Most cabs on the market are undersized for a single 12" speaker, but that's for the sake of portability. Your Peavey cab is probably a better candidate for porting or baffle bracing. One thing I can say about an open back cab with baffle bracing is that the bass response is there, but it's tighter than an open back with the speaker mounted on the baffle only. The ones without the bracing get flubby, or even a bit farty when you drive a lot of low end chunk into them.

If you're adventurous enough to build your own cabs, and select your own speakers, (depending on your power requirements), you could get what you're looking for. I would recommend no less than 1.5 cubic feet of enclosure space for 75W speaker or higher, and definitely reinforce the baffle. Even if you decide to port it, that kind of power will definitely rattle the baffle. The internal baffles like Richard is looking at, will work to help direct the air flow if you port it

I recall Genz-Benz made some really nice ported 2X12 and 4X12 cabs. I don't know if they made any 1X12's like that, but didn't ADA have something like that?
I only have two brain cells left, ...and I'm saving them for the weekend!

Dante

I built my own 1x12 cabs once....once. They turned out great, were very heavy, and a bit large because I made them 2cu ft. I used a dado blade to cut a trench in the 4 sides, put the baffle in that trench, glued & screwed it together. It will never come apart. I don't have them anymore, I traded them for some smaller Thiele 1x12 cabs. I still have one, it's small but mighty....mighty heavy.

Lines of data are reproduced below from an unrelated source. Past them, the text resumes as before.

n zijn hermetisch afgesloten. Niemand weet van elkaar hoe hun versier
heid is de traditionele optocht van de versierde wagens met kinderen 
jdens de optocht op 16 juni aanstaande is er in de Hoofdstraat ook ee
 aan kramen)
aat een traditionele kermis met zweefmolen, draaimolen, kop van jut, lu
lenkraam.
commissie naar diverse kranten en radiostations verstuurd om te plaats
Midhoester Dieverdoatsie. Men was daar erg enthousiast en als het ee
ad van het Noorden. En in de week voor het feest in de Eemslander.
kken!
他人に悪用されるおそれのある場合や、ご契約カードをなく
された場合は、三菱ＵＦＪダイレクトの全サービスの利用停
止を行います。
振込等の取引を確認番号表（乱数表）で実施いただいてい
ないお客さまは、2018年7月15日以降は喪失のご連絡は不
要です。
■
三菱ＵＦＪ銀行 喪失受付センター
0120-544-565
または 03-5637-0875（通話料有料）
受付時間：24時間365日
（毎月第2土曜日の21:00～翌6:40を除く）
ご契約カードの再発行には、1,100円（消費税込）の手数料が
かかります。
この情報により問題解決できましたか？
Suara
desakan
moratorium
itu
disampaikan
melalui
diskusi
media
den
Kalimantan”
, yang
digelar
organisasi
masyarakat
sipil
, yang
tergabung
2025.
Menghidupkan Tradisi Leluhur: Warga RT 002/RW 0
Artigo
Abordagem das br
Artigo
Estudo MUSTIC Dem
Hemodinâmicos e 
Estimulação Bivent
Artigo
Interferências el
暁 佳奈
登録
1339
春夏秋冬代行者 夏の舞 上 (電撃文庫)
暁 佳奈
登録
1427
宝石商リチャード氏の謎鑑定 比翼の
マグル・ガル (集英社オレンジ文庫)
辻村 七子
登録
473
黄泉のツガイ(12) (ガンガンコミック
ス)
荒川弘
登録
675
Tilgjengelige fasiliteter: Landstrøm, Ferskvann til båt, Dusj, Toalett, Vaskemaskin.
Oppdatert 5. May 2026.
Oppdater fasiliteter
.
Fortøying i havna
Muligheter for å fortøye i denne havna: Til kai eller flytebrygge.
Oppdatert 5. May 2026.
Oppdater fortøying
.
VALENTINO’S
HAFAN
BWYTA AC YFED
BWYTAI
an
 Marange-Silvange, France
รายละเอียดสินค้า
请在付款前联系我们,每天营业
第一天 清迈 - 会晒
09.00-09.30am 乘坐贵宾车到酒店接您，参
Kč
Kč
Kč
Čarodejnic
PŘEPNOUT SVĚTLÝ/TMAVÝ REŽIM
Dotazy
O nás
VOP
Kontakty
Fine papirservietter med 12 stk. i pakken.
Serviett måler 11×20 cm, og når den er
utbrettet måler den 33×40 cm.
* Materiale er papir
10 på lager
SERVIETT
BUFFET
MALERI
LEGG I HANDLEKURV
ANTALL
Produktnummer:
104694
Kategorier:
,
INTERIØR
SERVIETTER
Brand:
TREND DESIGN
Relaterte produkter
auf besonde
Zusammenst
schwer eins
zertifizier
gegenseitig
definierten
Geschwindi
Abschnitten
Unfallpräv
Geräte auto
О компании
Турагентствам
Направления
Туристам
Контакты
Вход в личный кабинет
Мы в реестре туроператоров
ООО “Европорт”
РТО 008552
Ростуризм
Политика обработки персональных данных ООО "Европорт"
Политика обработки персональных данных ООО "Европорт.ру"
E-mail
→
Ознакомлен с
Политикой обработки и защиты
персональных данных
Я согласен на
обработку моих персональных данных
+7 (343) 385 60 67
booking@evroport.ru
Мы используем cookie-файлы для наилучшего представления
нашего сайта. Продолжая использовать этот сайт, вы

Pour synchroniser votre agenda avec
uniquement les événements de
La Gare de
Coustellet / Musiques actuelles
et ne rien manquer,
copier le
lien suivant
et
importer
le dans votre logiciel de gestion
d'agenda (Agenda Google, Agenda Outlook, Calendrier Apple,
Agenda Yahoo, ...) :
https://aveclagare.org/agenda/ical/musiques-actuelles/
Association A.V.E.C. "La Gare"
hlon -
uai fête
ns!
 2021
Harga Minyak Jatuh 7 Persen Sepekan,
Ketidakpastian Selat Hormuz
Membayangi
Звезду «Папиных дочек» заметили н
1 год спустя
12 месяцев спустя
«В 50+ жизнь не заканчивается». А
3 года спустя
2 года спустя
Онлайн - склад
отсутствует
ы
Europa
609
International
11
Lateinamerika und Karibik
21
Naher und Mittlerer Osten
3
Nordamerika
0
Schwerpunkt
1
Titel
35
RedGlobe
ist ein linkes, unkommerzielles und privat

Even with the ports, the Thiele cabs were always pretty beamy too. Just the nature of small 1x12s I think.

My bigger 1x12 cabs (the Peavey Classic and Valve King cabs) project better, but I don't see myself dragging both to a gig. I would bring the little Yamaha cabs and still be running direct into the board in stereo. Been doing that for years now, why change? haha...Besides, the Peavey cabs have low wattage speakers in them (for the small heads), I'd have to put new speakers in them if I really wanted to do that.

Bah! I'm way too lazy for that

Harley Hexxe

Hahahaha

    At least you're honest about it.
There is another thing too that helps with the sound dispersion that I forgot to mention...front mounting the speaker. But unless my ears were playing tricks on me, I think you lose some of that low end doing that.
I only have two brain cells left, ...and I'm saving them for the weekend!